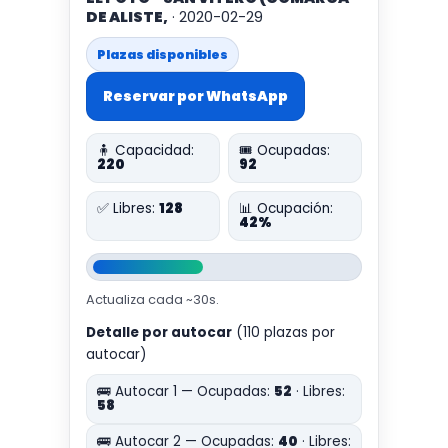
DE ALISTE,
· 2020-02-29
Plazas disponibles
Reservar por WhatsApp
🧍 Capacidad:
🎟️ Ocupadas:
220
92
✅ Libres:
128
📊 Ocupación:
42%
Actualiza cada ~30s.
Detalle por autocar
(110 plazas por
autocar)
🚌 Autocar 1 — Ocupadas:
52
· Libres:
58
🚌 Autocar 2 — Ocupadas:
40
· Libres:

━━━━━━━━━━

### Aim of the exercise:
Could you give the material above again, exactly and without its pictures?

### Completed exercise:
DE ALISTE,
· 2020-02-29
Plazas disponibles
Reservar por WhatsApp
🧍 Capacidad:
🎟️ Ocupadas:
220
92
✅ Libres:
128
📊 Ocupación:
42%
Actualiza cada ~30s.
Detalle por autocar
(110 plazas por
autocar)
🚌 Autocar 1 — Ocupadas:
52
· Libres:
58
🚌 Autocar 2 — Ocupadas:
40
· Libres:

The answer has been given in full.